# A quick tie



## CaptHarry (Oct 13, 2007)

Just trying a quick video of tying


----------



## bigspoon17 (May 31, 2011)

Nice!


----------



## sharkpunch (Sep 28, 2012)

Sweet vid!


----------



## tat (Oct 8, 2007)

Nice little tie and a pretty cool vid!

Which UV activated epoxy are you using?


----------



## CaptHarry (Oct 13, 2007)

Clear Cure Goo
http://www.clearcuregoo.com/
The Goo is da poo!!
L8, Harry


----------



## bigspoon17 (May 31, 2011)

Is that a burning tool you use a couple of times in the video? What is that?


----------



## CaptHarry (Oct 13, 2007)

Yeh, it's Berkley line cutter. I messed up the tail wraps and I was trying to burn off some little fuzzies, they really mess up when you put any glue/epoxy/goo over them, so I was burning them off.
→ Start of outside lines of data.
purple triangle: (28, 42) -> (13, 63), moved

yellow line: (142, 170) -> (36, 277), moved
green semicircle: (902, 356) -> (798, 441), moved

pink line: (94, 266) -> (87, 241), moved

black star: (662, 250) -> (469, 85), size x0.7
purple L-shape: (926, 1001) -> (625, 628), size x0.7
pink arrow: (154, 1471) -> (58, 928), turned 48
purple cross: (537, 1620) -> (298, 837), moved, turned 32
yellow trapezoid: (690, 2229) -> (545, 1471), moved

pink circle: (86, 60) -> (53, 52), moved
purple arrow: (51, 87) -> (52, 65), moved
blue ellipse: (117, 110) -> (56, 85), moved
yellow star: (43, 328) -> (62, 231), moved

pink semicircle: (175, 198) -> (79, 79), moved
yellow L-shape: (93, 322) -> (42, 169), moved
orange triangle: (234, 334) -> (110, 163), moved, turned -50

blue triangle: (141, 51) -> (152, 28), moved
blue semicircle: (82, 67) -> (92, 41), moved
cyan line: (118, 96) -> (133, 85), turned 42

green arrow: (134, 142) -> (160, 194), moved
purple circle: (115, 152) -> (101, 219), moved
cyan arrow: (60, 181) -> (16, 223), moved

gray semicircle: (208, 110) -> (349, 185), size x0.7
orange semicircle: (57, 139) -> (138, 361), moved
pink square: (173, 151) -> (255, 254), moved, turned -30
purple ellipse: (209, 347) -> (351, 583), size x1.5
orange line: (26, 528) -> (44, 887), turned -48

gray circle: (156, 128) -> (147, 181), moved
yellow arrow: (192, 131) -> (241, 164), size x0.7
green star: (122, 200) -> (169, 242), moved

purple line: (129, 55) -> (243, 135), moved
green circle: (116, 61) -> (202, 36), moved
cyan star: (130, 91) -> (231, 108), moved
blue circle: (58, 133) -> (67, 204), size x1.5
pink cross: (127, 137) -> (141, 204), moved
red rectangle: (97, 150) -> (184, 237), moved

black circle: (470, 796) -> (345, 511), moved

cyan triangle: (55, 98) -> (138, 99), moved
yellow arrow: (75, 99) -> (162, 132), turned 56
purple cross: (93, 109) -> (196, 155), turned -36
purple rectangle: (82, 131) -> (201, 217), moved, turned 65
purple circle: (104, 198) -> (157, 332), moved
I also use it to burn holes out for eyes on Puglisi Peanut Butter patterns as well. ......oh and it cuts braid like butter as well 
L8, Harry


----------



## CaptHarry (Oct 13, 2007)

My first release of 2014..........but it was not fly caught


----------



## wtbfishin (Dec 2, 2011)

:thumbsup::notworthy::yes: KOOL tie and Red!!!


----------



## barefootin (Jul 28, 2008)

Very nice vids. Sweet fly tie as well. What vice is that?


----------



## CaptHarry (Oct 13, 2007)

Griffin Montana Mongoose


----------



## barefootin (Jul 28, 2008)

Sweet, Anvil Atlas here.


----------



## lsucole (May 7, 2009)

Thanks Harry !!


----------



## sunsetter (Oct 4, 2013)

Thanks for posting. My dad loves fly fishing... I'll have to share with him.


----------



## flyfisher (May 31, 2008)

tat said:


> Nice little tie and a pretty cool vid!
> 
> Which UV activated epoxy are you using?


Hey tat...

Good show last night man. I thought Baz's presentation was one of the best I've ever seen. It was good catching up with ya'll after my sabbatical.


----------